If you are someone diagnosed with PCOS, you should eat a low carb diet. A low carb diet has shown proven results in curing the PCOS to some extent and helping in getting a woman pregnant. A low-carb diet can reverse PCOS. It has shown signs of improving fertility rates and also alleviating some other symptoms of PCOS such as weight gain.

PCOS Low Carb Diet

Monday

A bowl of salad

Breakfast – Fried eggs cooked in butter with sauteed green vegetables

Lunch – Vegetable burger topped with cheese, mushrooms, avocado dip and other vegetables. Just avoid the bun. You can increase your quantity of vegetables or take a vegetable salad along with the meal.

Dinner – Pork chops with green beans cooked in coconut oil.

Tuesday

A plate of food

Breakfast – mushroom omelet

Lunch – Salad containing tomatoes, tuna, celery and other green vegetables.

Dinner – Roast chicken with sauteed broccoli and cream sauce.

Wednesday

Breakfast – 2 bellpeppers stuffed with eggs and cheese. You can, alternatively, have an omelet of 2 eggs topped with cheese and bell peppers.

Lunch – Arugula salad with hard-boiled eggs, avocado, turkey and blue cheese.

Dinner – Grilled salmon and spinach cooked in coconut oil

Thursday

Breakfast – Full-fat yogurt along with a keto granola bar.

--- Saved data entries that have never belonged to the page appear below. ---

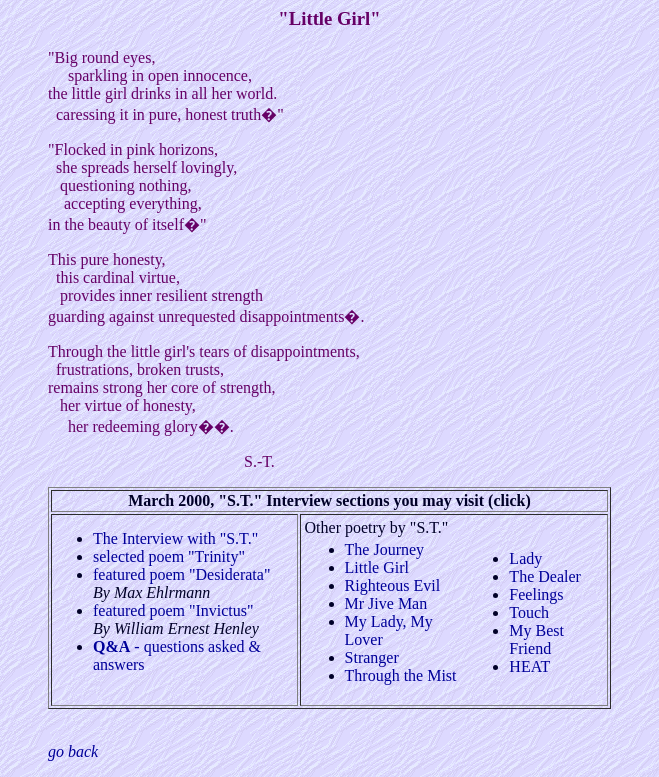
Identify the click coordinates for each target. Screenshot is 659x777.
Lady (525, 558)
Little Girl (377, 567)
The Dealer (545, 576)
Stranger (372, 657)
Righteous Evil (393, 585)
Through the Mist (401, 675)
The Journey (385, 549)
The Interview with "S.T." (175, 538)
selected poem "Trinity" (169, 556)
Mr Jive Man (386, 603)
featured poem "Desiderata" (181, 574)
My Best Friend (536, 639)
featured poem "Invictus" (173, 610)
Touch (529, 612)
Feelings (536, 594)
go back (73, 751)
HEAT (529, 666)
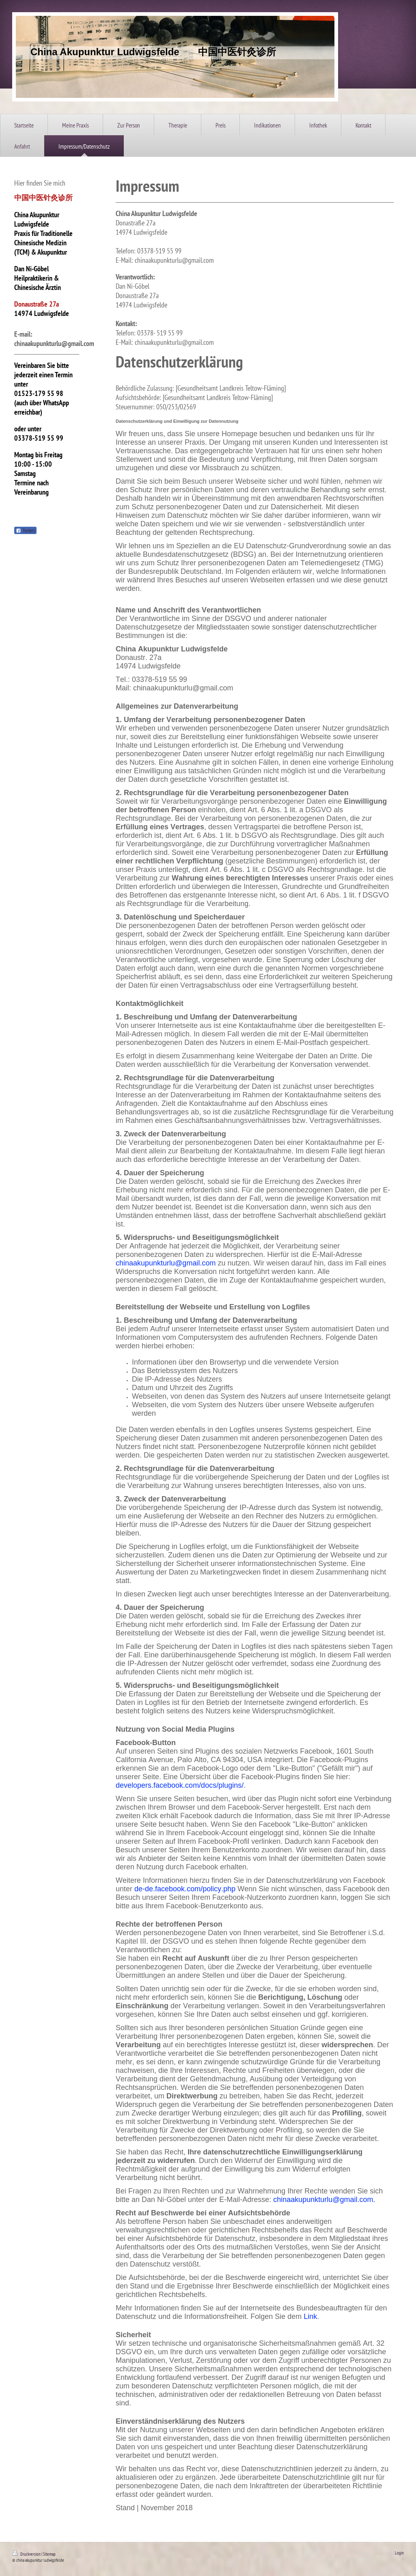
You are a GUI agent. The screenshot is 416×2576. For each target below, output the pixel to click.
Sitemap (49, 2554)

Lunch – Steak bowl with cheese, herbs, cauliflower rice, avocado and salsa

Dinner – Bison steak with broccoli topped with cheese.

Friday

Breakfast – Baked avocado egg boats

Lunch – Caesar salad along with chicken

Dinner – Pork chops with vegetables

Saturday

Breakfast – Cauliflower toast along with avocado and cheese

Lunch – Bunless salmon burgers along with pesto sauce

Dinner – Meatballs along with zoodles (zucchini noodles) and a dash of parmesan cheese.

Sunday

Breakfast – Coconut milk pudding topped with chia seeds and coconuts and walnuts. You can use honey instead of sugar for sweetening.

Lunch – Cobb salad made with hard-boiled eggs, avocado, cheese, turkey and greens.

Dinner – Coconut chicken curry.

Conclusion

This low-carb diet plan will help reverse the side effects of PCOS. By changing the amount, the body can respond to insulin. There are high levels of androgens present in a woman’s blood who has PCOS. There are other features such as cysts on the ovaries and irregular menstruation that also occur. Such women have high levels of testosterone in their blood, making it difficult to conceive. 

The more glucose these women have in their bodies, the more insulin is released to move it into the cells. Because of high levels of insulin in their blood, the cells become resistant to the effects of insulin. The body tries to compensate by releasing more and more insulin into the blood. As carbohydrates are the main dietary sources of insulin, the more carbohydrates one consumes, the more insulin is released. Anyone who is insulin resistant is more prone to getting PCOS. Insulin resistance is the main reason for high testosterone levels found in women with PCOS.